DATA FOR REVIEW:
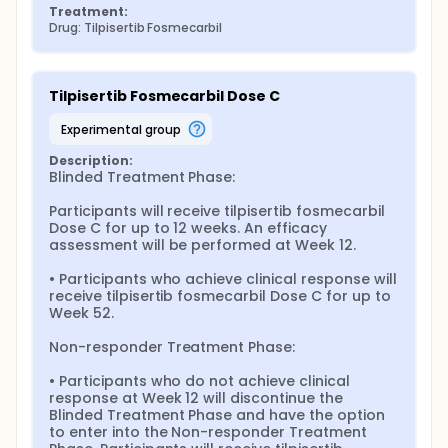
Treatment:
Drug: Tilpisertib Fosmecarbil
Tilpisertib Fosmecarbil Dose C
experimental group
Description:
Blinded Treatment Phase:

Participants will receive tilpisertib fosmecarbil 
Dose C for up to 12 weeks. An efficacy 
assessment will be performed at Week 12.

• Participants who achieve clinical response will 
receive tilpisertib fosmecarbil Dose C for up to 
Week 52.

Non-responder Treatment Phase:

• Participants who do not achieve clinical 
response at Week 12 will discontinue the 
Blinded Treatment Phase and have the option 
to enter into the Non-responder Treatment 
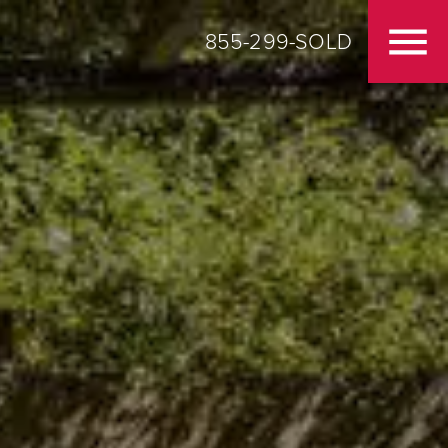
855-299-SOLD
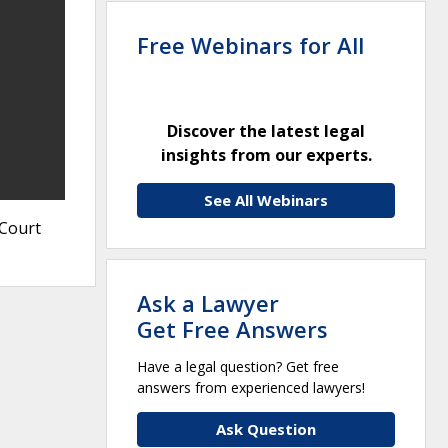
Free Webinars for All
Discover the latest legal
insights from our experts.
See All Webinars
 Court
Ask a Lawyer
Get Free Answers
Have a legal question? Get free
answers from experienced lawyers!
Ask Question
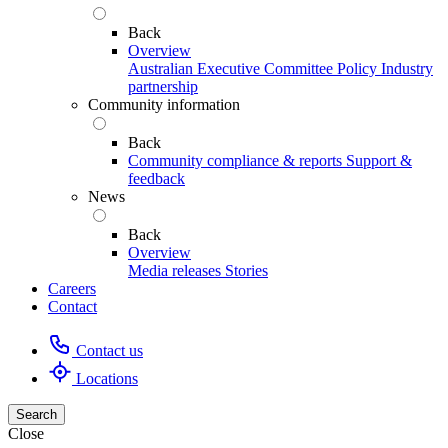
Back
Overview
Australian Executive Committee
Policy
Industry
partnership
Community information
Back
Community compliance & reports
Support &
feedback
News
Back
Overview
Media releases
Stories
Careers
Contact
Contact us
Locations
Search
Close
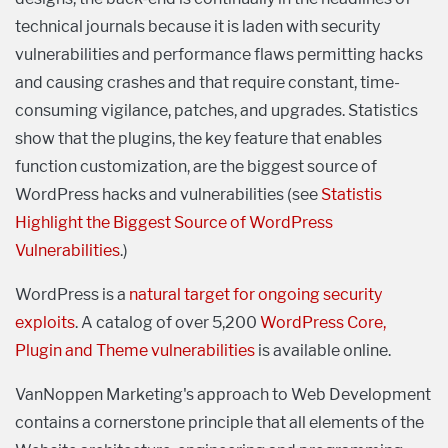
technical journals because it is laden with security
vulnerabilities and performance flaws permitting hacks
and causing crashes and that require constant, time-
consuming vigilance, patches, and upgrades. Statistics
show that the plugins, the key feature that enables
function customization, are the biggest source of
WordPress hacks and vulnerabilities (see
Statistis
Highlight the Biggest Source of WordPress
Vulnerabilities
.)
WordPress is a
natural target for ongoing security
exploits
. A catalog of over 5,200
WordPress Core,
Plugin and Theme vulnerabilities
is available online.
VanNoppen Marketing's approach to Web Development
contains a cornerstone principle that all elements of the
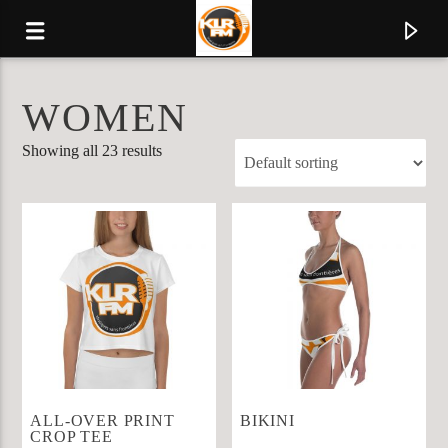
WOMEN
KLR FM
Showing all 23 results
MUSIQUES SANS FRONTIERES
0:00
ALL-OVER PRINT
BIKINI
CROP TEE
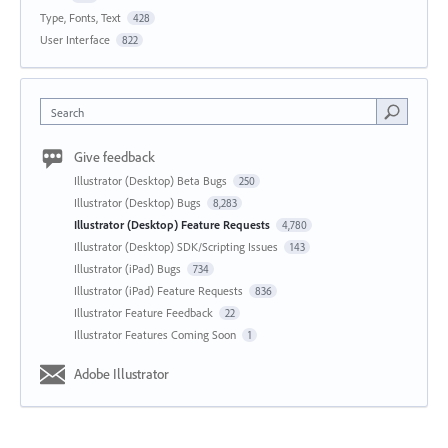
Type, Fonts, Text
428
User Interface
822
Search
Give feedback
Illustrator (Desktop) Beta Bugs
250
Illustrator (Desktop) Bugs
8,283
Illustrator (Desktop) Feature Requests
4,780
Illustrator (Desktop) SDK/Scripting Issues
143
Illustrator (iPad) Bugs
734
Illustrator (iPad) Feature Requests
836
Illustrator Feature Feedback
22
Illustrator Features Coming Soon
1
Adobe Illustrator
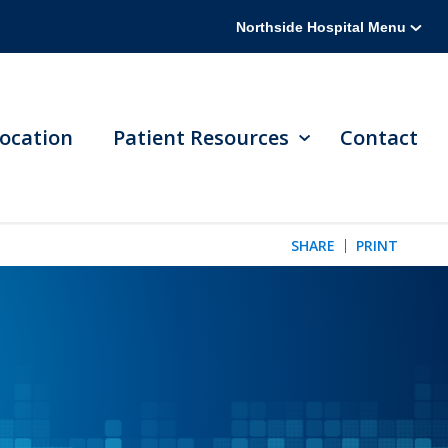
Northside Hospital Menu
ocation
Patient Resources
Contact
SHARE
PRINT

THE PROBLEM: The data is to be printed again exactly, but without its pictures.

SOLUTION TO THE PROBLEM:
Treatment:
Drug: Tilpisertib Fosmecarbil
Tilpisertib Fosmecarbil Dose C
experimental group
Description:
Blinded Treatment Phase:

Participants will receive tilpisertib fosmecarbil 
Dose C for up to 12 weeks. An efficacy 
assessment will be performed at Week 12.

• Participants who achieve clinical response will 
receive tilpisertib fosmecarbil Dose C for up to 
Week 52.

Non-responder Treatment Phase:

• Participants who do not achieve clinical 
response at Week 12 will discontinue the 
Blinded Treatment Phase and have the option 
to enter into the Non-responder Treatment 
855-299-SOLD
Free Webinars for All
Discover the latest legal
insights from our experts.
See All Webinars
 Court
Ask a Lawyer
Get Free Answers
Have a legal question? Get free
answers from experienced lawyers!
Ask Question
Back
Overview
Australian Executive Committee
Policy
Industry
partnership
Community information
Back
Community compliance & reports
Support &
feedback
News
Back
Overview
Media releases
Stories
Careers
Contact
Contact us
Locations
Search
Close
technical journals because it is laden with security
vulnerabilities and performance flaws permitting hacks
and causing crashes and that require constant, time-
consuming vigilance, patches, and upgrades. Statistics
show that the plugins, the key feature that enables
function customization, are the biggest source of
WordPress hacks and vulnerabilities (see
Statistis
Highlight the Biggest Source of WordPress
Vulnerabilities
.)
WordPress is a
natural target for ongoing security
exploits
. A catalog of over 5,200
WordPress Core,
Plugin and Theme vulnerabilities
is available online.
VanNoppen Marketing's approach to Web Development
contains a cornerstone principle that all elements of the
WOMEN
KLR FM
Showing all 23 results
MUSIQUES SANS FRONTIERES
0:00
ALL-OVER PRINT
BIKINI
CROP TEE
Type, Fonts, Text
428
User Interface
822
Search
Give feedback
Illustrator (Desktop) Beta Bugs
250
Illustrator (Desktop) Bugs
8,283
Illustrator (Desktop) Feature Requests
4,780
Illustrator (Desktop) SDK/Scripting Issues
143
Illustrator (iPad) Bugs
734
Illustrator (iPad) Feature Requests
836
Illustrator Feature Feedback
22
Illustrator Features Coming Soon
1
Adobe Illustrator
Northside Hospital Menu
ocation
Patient Resources
Contact
SHARE
PRINT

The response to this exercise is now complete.